Monday, July 8, 2013

Leland Noyal Mitchell

Leland Noyal Mitchell, 72, passed away on July 6, 2013 at his residence in Starkville, MS. He was a Real Estate Developer with real estate interests in Mississippi, Alabama, and Tennessee.
He is survived by his wife, Mary Carolyn Tranum Mitchell of Starkville, MS; daughter, Melanie Sparrow and husband, Colonel Will Sparrow of Montgomery, AL; sons, Leland (Mitch) Mitchell, Jr., David Mitchell, and Michael Mitchell, all of Starkville, MS; sister, Muriel Necaise; and brothers, Russell and Melvin Mitchell; three grandchildren, Mary, Annie, and Jack Sparrow.
Visitation is scheduled for Wednesday, July 10, 2013 from 5:00-7:00 p.m. at Welch Funeral Home in Starkville, MS. Funeral services are scheduled forThursday, July 11, 2013 at 11:00 a.m. in the chapel of Welch Funeral Home. Rev. Bob Whiteside will conduct the service. Burial will be in Memorial Garden Park Cemetery.

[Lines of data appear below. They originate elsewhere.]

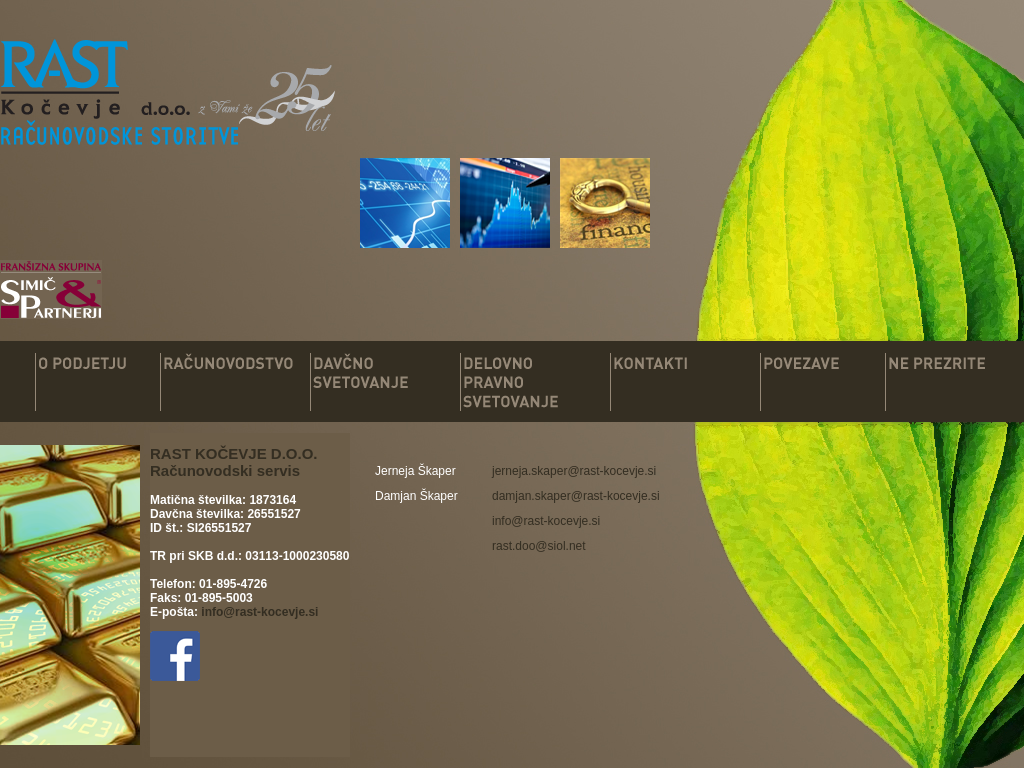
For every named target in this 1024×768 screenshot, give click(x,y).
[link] (574, 471)
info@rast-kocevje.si (259, 612)
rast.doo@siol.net (539, 546)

All of his life, Leland was very involved in sports until his spinal cord injury in 2001.
He coached his three son's baseball teams from t-ball, Dixie youth, Dixie majors, and started the American Legion baseball team in this area where he was head coach. He coached the Starkville All-Star (13 and 14 yr old) Dizzy Dean Baseball team that his two sons played on. They went on to win the district, the State, and went on to the World Series in Myrtle Beach, Florida. They were runner-up World Series champions. Leland also played tennis and played in numerous tournaments.
Leland was inducted into the Mississippi State "M-Club" "Hall of Fame" and was recognized as a member of International "Who's Who".

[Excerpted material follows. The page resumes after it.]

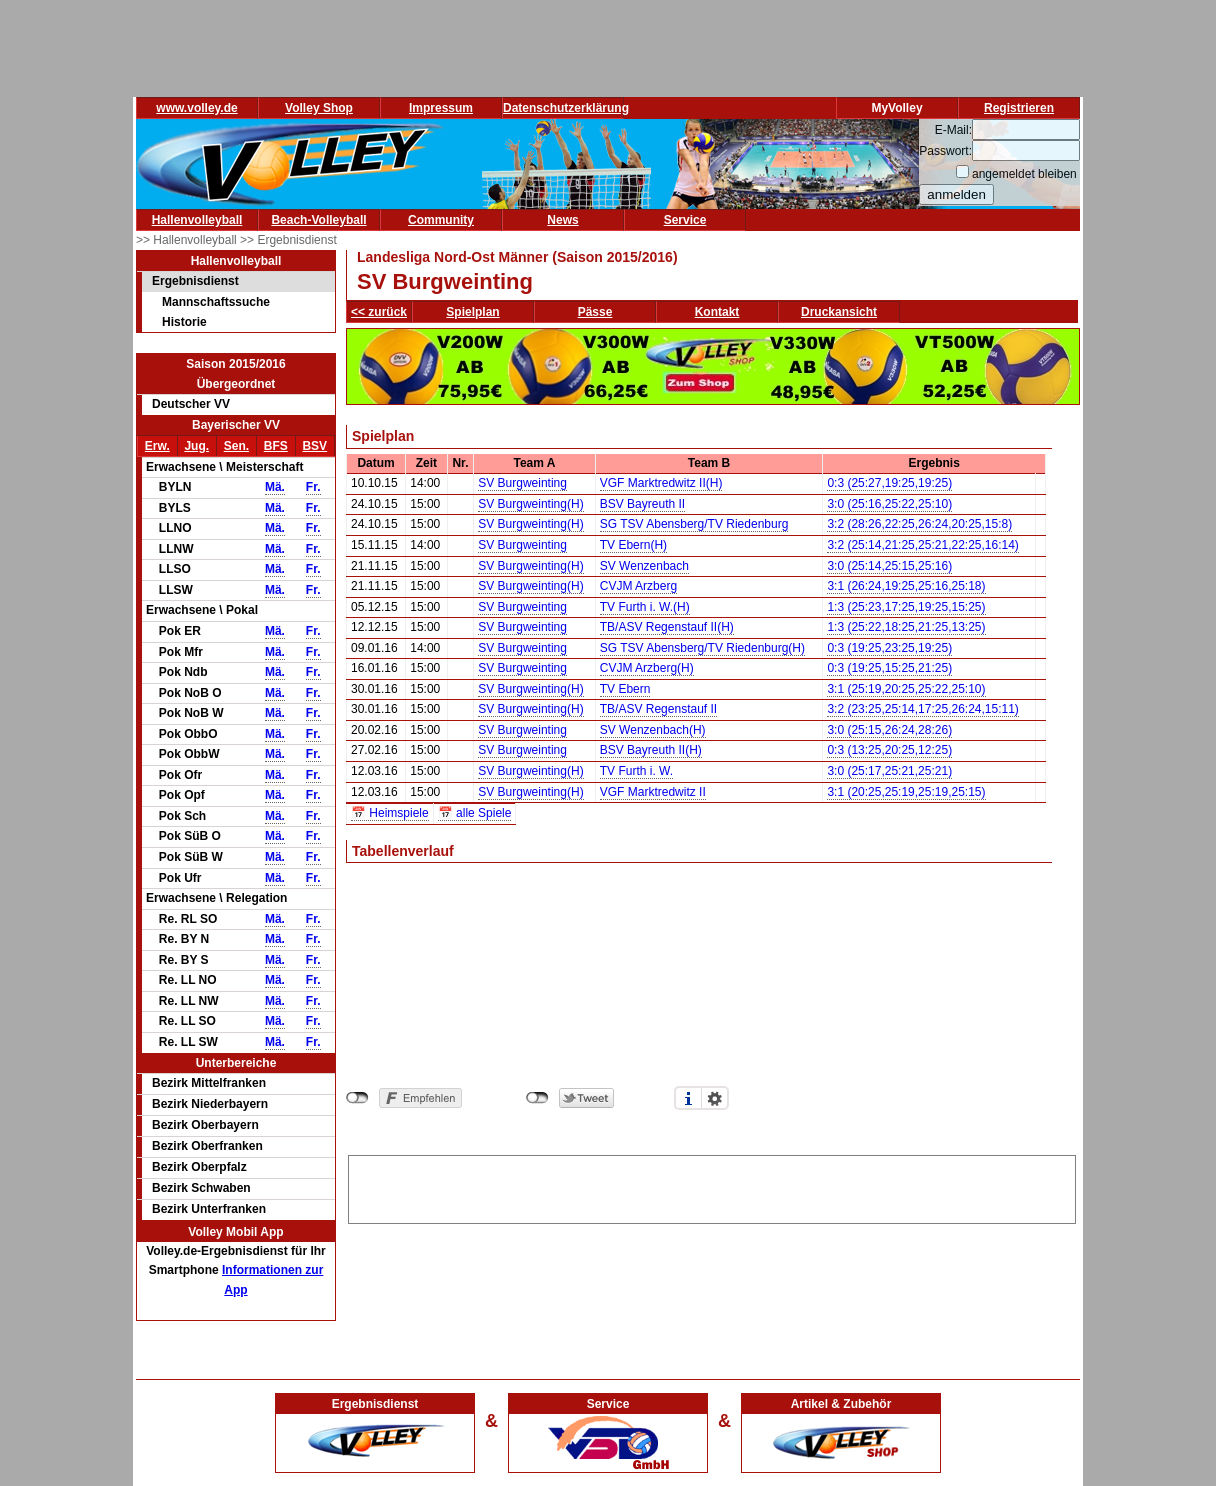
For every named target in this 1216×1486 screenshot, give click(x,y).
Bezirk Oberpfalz (199, 1167)
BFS (276, 446)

Mitchell, a 6'4" guard, who played at Mississippi State University under Babe McCarthy during the early 1960's, was an All-Southeastern Conference honoree in 1963, a season in which Mississippi State lost to eventual champion Loyola University Chicago in the regional semifinals of the NCAA tournament. MSU's appearance in the tournament was controversial in their home state. To that point, MSU's all-white teams had only played against other all-white teams, but the NCAA Tournament was open to integrated teams. The school had to sneak out of town to reach the tournament, since an unwritten Mississippi law prevented racial integration on the basketball court. Mitchell later said, "We wanted to play. We had just won the SEC championship for the third year in a row and we hadn't been allowed to play in the NCAA Tournament the past two years. For us the biggest thing was getting the opportunity to play in the tournament because it was something we felt we deserved." He also noted, "It was much more than a basketball game. We were making history. We were ambassadors for the south, though none of us realized it at the time".
He was drafted by the Dallas Cowboys to play football and also drafted by the St. Louis Hawks to play basketball. He spent the 1967-68 season in the American Basketball Association as a member of the New Orleans Buccaneers.
It was quoted that "Leland was one of the best basketball players ever produced by the State of Mississippi.
Memorial donations may be made to the Christopher and Dana Reeve Foundation, 636 Morris Turnpike, Suite 3A, Short Hills, NJ 07078, This foundation is dedicated to curing spinal cord injury.